To do:
Where the data below begins, start retyping exactly, and end on the line with "необходимо правильно подобрать", which is included; no picture goes in.
Top of Data for this task
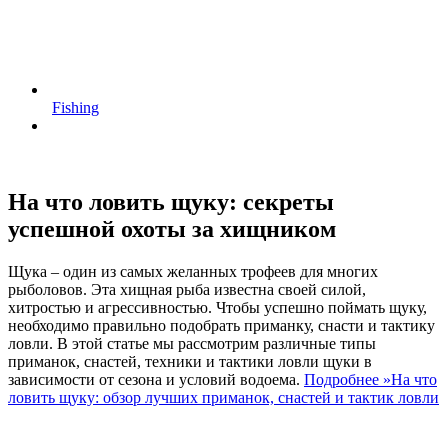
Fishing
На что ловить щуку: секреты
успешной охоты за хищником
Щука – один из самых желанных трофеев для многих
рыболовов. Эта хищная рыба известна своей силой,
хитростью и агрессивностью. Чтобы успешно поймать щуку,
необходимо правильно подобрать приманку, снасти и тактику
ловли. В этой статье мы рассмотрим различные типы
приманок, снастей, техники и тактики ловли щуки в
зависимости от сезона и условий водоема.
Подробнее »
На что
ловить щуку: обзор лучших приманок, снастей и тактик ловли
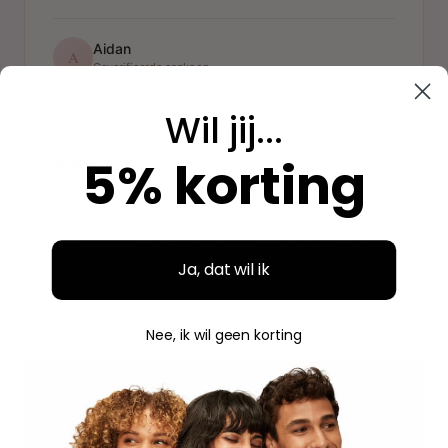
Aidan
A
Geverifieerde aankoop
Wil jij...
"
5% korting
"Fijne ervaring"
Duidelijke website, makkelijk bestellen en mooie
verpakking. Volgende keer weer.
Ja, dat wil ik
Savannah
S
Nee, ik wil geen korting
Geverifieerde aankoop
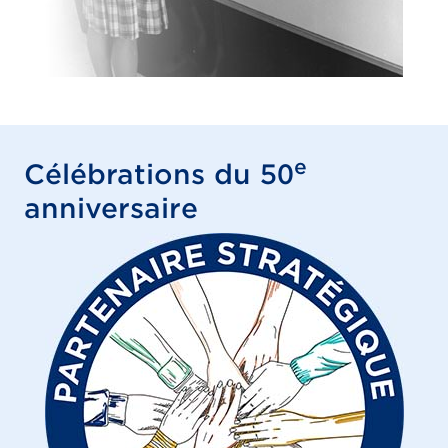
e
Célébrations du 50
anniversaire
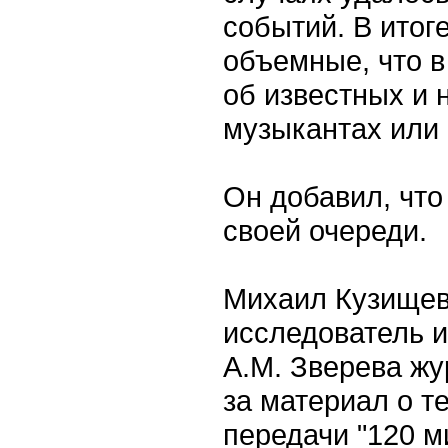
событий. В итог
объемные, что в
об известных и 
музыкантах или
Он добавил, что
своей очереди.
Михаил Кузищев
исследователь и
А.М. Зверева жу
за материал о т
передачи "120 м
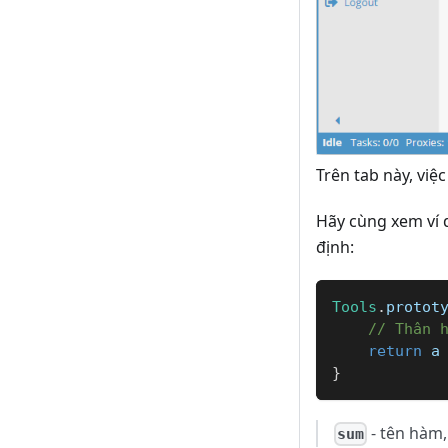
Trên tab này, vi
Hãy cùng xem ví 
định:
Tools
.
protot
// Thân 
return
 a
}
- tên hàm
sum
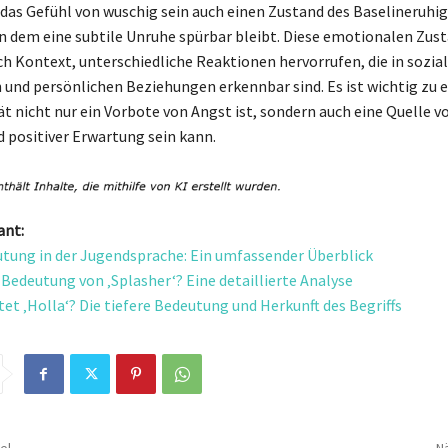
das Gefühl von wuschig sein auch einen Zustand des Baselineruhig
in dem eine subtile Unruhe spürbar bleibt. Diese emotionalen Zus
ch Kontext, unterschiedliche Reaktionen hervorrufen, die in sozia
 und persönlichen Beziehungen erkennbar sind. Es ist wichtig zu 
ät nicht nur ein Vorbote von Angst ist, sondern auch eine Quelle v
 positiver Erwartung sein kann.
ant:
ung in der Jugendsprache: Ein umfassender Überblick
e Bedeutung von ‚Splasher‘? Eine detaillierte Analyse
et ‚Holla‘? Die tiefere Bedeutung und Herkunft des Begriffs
Bottom of Data for this task
Result for this exercise:
Fishing
На что ловить щуку: секреты
успешной охоты за хищником
Щука – один из самых желанных трофеев для многих
рыболовов. Эта хищная рыба известна своей силой,
хитростью и агрессивностью. Чтобы успешно поймать щуку,
необходимо правильно подобрать приманку, снасти и тактику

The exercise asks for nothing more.